The state of Florida is real estate-centric, so our portfolio is largely centered on commercial real estate and there is a large need to address it. About 30% of the energy consumed in the United States is through buildings, so we have a clearly defined program that relates to sustainable buildings. Sustainability usually isn’t a focus for most real estate developers. The regulations regarding the code for buildings have become more sustainable but there are still a few holes within the construction industry that lack supervision, making it more difficult to enact green initiatives effectively. We do offer incentives and interest rates to term for those who participate in the program.
One of the biggest items that we address are solar panels. We have a solar loan program that we have developed and are in the process of digitizing. We’re receiving many requests regarding fairly large commercial solar projects. We will shift our focus from commercial real estate after three years or so, which will allow us to expand our ways of harnessing different types of sustainable energy sources.
Which sectors are seeking capital assistance in pursuit of sustainability initiatives?
We have a large portfolio of different companies and partnerships that seek capital assistance from us in particular. In a deal with a convenience store gas station, for example, we were able to propose a green initiative in an effort to make the gas station itself more sustainable. They agreed to install solar power and electric vehicle charging stations and we lent them 100% of the funds to cover the costs for the roof and solar power. When they sought our help, we were able to transition their building into a sustainable initiative that not only benefits their business in the long run but the planet as well. We do have a system that categorizes the industries in which we will work, depending on how their industry and business is in line with our mission.
What is your outlook for the green banking sector?
It took time for green banking to become a topic of conversation in the industry. It wasn’t until 2017 that the term ESG (environmental, social and governance) entered the common vernacular. When First Green Bank began, there were few banks that were impact- and sustainability-focused or values-based. We were the 12th member of the Global Alliance for Banking Values, so it has been a drastic change.
I hope that we become a model that others will want to emulate. With First Green Bank, I hoped to create an owner’s manual of sorts for value-space banks in an effort to help those wanting to convert or charter as a value-space bank. We were successful in bringing banks into the fold, so we’re hoping to grow and expand that with Climate First Bank. It’s important to identify the banks that have taken actions, creating values as a value-space bank and bringing them into the fold.
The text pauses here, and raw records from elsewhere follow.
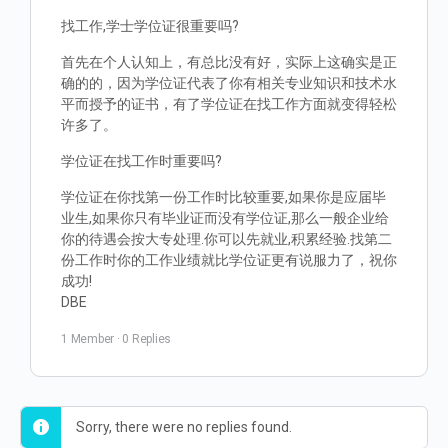
找工作,学士学位证很重要吗?
首先在个人认知上，有总比没有好，实际上这确实是正
确的的，因为学位证代表了你有相关专业知识和技术水
平而授予的证书，有了学位证在找工作方面就变得轻松
许多了。
学位证在找工作时重要吗?
学位证在你找第一份工作时比较重要,如果你是应届毕
业生,如果你只有毕业证而没有学位证,那么一般企业给
你的待遇会按大专处理.你可以先就业,积累经验.找第二
份工作时你的工作业绩就比学位证更有说服力了，祝你
成功!
DBE
1 Member
·
0 Replies
Sorry, there were no replies found.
How do your returns on your portfolio compare to traditional banks?
I believe that if we don’t deliver financial performance in the Top 10% of all banks, no one will take us seriously. It’s important that we’re able to deliver. I’m beholden to all shareholders who have invested in us, and I’m proud to deliver strong returns to our investors. I’m proud that we sold Florida Choice, for example, at the highest multiple in the history of Florida. We’re committed to delivering at a high level to provide high-returns for ourselves and our shareholders.